Joan T Garrett et al. Clin Cancer Res. .

Abstract

Purpose: Dual blockade of HER2 with trastuzumab and lapatinib or with pertuzumab is a superior treatment approach compared with single-agent HER2 inhibitors. However, many HER2-overexpressing breast cancers still escape from this combinatorial approach. Inhibition of HER2 and downstream phosphoinositide 3-kinase (PI3K)/AKT causes a transcriptional and posttranslational upregulation of HER3 which, in turn, counteracts the antitumor action of the HER2-directed therapies. We hypothesized that suppression of HER3 would synergize with dual blockade of HER2 in breast cancer cells sensitive and refractory to HER2 antagonists.

Experimental design: Inhibition of HER2/HER3 in HER2(+) breast cancer cell lines was evaluated by Western blotting. We analyzed drug-induced apoptosis and two- and three-dimensional growth in vitro. Growth inhibition of PI3K was examined in vivo in xenografts treated with combinations of trastuzumab, lapatinib, and the HER3-neutralizing monoclonal antibody U3-1287.

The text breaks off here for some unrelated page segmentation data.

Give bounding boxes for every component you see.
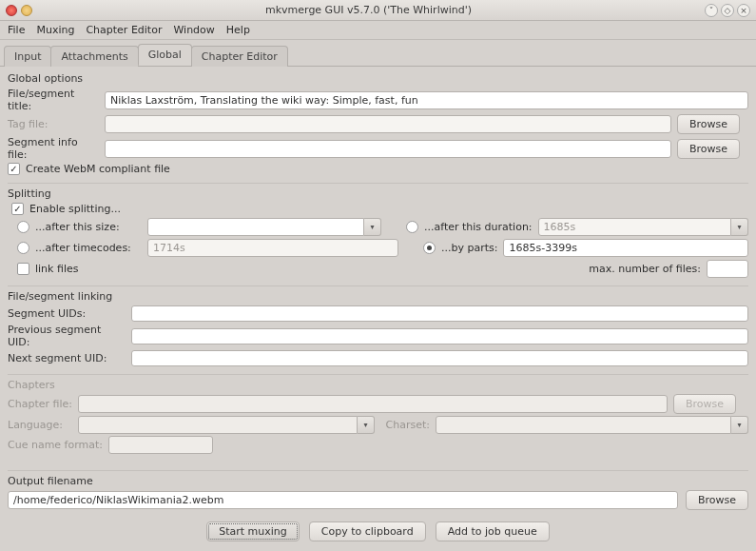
enable-splitting-label: Enable splitting...	[29, 203, 121, 215]
add-job-queue-button[interactable]: Add to job queue	[436, 521, 550, 541]
segment-uids-label: Segment UIDs:	[8, 307, 126, 320]
copy-clipboard-button[interactable]: Copy to clipboard	[309, 521, 426, 541]
menu-window[interactable]: Window	[173, 24, 214, 36]
tabs: Input Attachments Global Chapter Editor	[0, 40, 756, 67]
charset-label: Charset:	[380, 419, 430, 431]
chapter-file-input	[78, 395, 668, 413]
segment-info-input[interactable]	[105, 140, 671, 158]
segment-uids-input[interactable]	[131, 305, 748, 322]
by-parts-input[interactable]	[503, 239, 748, 257]
prev-uid-input[interactable]	[131, 328, 748, 344]
create-webm-checkbox[interactable]: ✓	[8, 163, 20, 175]
tab-global[interactable]: Global	[138, 44, 192, 66]
menu-file[interactable]: File	[8, 24, 25, 36]
after-duration-dropdown[interactable]: ▾	[731, 218, 748, 236]
by-parts-radio[interactable]	[423, 242, 436, 254]
chapter-browse-button: Browse	[673, 394, 736, 414]
after-duration-radio[interactable]	[406, 221, 418, 233]
tab-input[interactable]: Input	[4, 46, 51, 67]
cue-name-label: Cue name format:	[8, 439, 103, 451]
chapter-file-label: Chapter file:	[8, 398, 72, 410]
chapters-title: Chapters	[8, 379, 748, 391]
menu-chapter-editor[interactable]: Chapter Editor	[86, 24, 162, 36]
segment-info-browse-button[interactable]: Browse	[677, 139, 740, 159]
output-browse-button[interactable]: Browse	[686, 490, 748, 510]
splitting-title: Splitting	[8, 187, 748, 200]
menu-help[interactable]: Help	[226, 24, 250, 36]
window-btn-max[interactable]: ◇	[721, 4, 734, 17]
tab-attachments[interactable]: Attachments	[50, 46, 138, 67]
charset-input	[436, 416, 731, 434]
next-uid-label: Next segment UID:	[8, 352, 126, 364]
create-webm-label: Create WebM compliant file	[26, 163, 170, 175]
link-files-label: link files	[35, 263, 78, 275]
after-duration-input[interactable]	[538, 218, 731, 236]
after-timecodes-radio[interactable]	[17, 242, 29, 254]
after-timecodes-input[interactable]	[147, 239, 398, 257]
after-size-label: ...after this size:	[35, 221, 142, 233]
language-dropdown: ▾	[358, 416, 375, 434]
close-window-icon[interactable]	[6, 5, 17, 16]
cue-name-input	[108, 436, 213, 454]
menubar: File Muxing Chapter Editor Window Help	[0, 21, 756, 40]
file-segment-title-input[interactable]	[105, 91, 748, 109]
minimize-window-icon[interactable]	[21, 5, 32, 16]
output-filename-input[interactable]	[8, 491, 678, 509]
max-files-input[interactable]	[707, 260, 748, 278]
tag-file-input[interactable]	[105, 115, 671, 133]
file-segment-title-label: File/segment title:	[8, 88, 99, 112]
window-title: mkvmerge GUI v5.7.0 ('The Whirlwind')	[32, 4, 705, 16]
prev-uid-label: Previous segment UID:	[8, 324, 126, 348]
enable-splitting-checkbox[interactable]: ✓	[11, 203, 24, 215]
menu-muxing[interactable]: Muxing	[36, 24, 74, 36]
output-title: Output filename	[8, 475, 748, 487]
charset-dropdown: ▾	[731, 416, 748, 434]
after-size-dropdown[interactable]: ▾	[364, 218, 381, 236]
global-options-title: Global options	[8, 72, 748, 85]
language-label: Language:	[8, 419, 72, 431]
start-muxing-button[interactable]: Start muxing	[206, 521, 300, 541]
after-timecodes-label: ...after timecodes:	[35, 242, 142, 254]
tag-file-browse-button[interactable]: Browse	[677, 114, 740, 134]
language-input	[78, 416, 358, 434]
by-parts-label: ...by parts:	[441, 242, 497, 254]
tag-file-label: Tag file:	[8, 118, 99, 130]
window-btn-close[interactable]: ×	[737, 4, 750, 17]
next-uid-input[interactable]	[131, 350, 748, 366]
window-btn-min[interactable]: ˅	[705, 4, 718, 17]
max-files-label: max. number of files:	[589, 263, 701, 275]
tab-chapter-editor[interactable]: Chapter Editor	[191, 46, 288, 67]
link-files-checkbox[interactable]	[17, 263, 29, 275]
linking-title: File/segment linking	[8, 290, 748, 303]
after-duration-label: ...after this duration:	[424, 221, 533, 233]
after-size-input[interactable]	[147, 218, 364, 236]
after-size-radio[interactable]	[17, 221, 29, 233]
segment-info-label: Segment info file:	[8, 136, 99, 161]
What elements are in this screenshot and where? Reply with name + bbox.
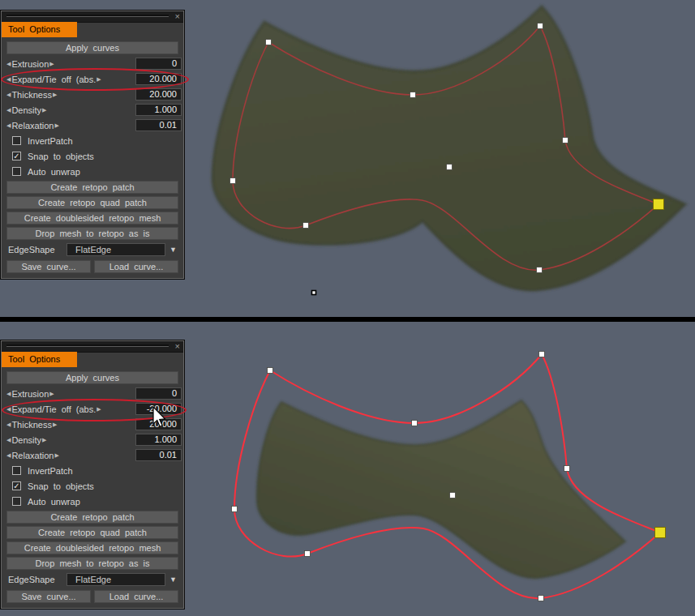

Results: Treatment with U3-1287 blocked the upregulation of total and phosphorylated HER3 that followed treatment with lapatinib and trastuzumab and, in turn, enhanced the antitumor action of the combination against trastuzumab-sensitive and -resistant cells. Mice bearing HER2(+) xenografts treated with lapatinib, trastuzumab, and U3-1287 exhibited fewer recurrences and better survival than mice treated with lapatinib and trastuzumab.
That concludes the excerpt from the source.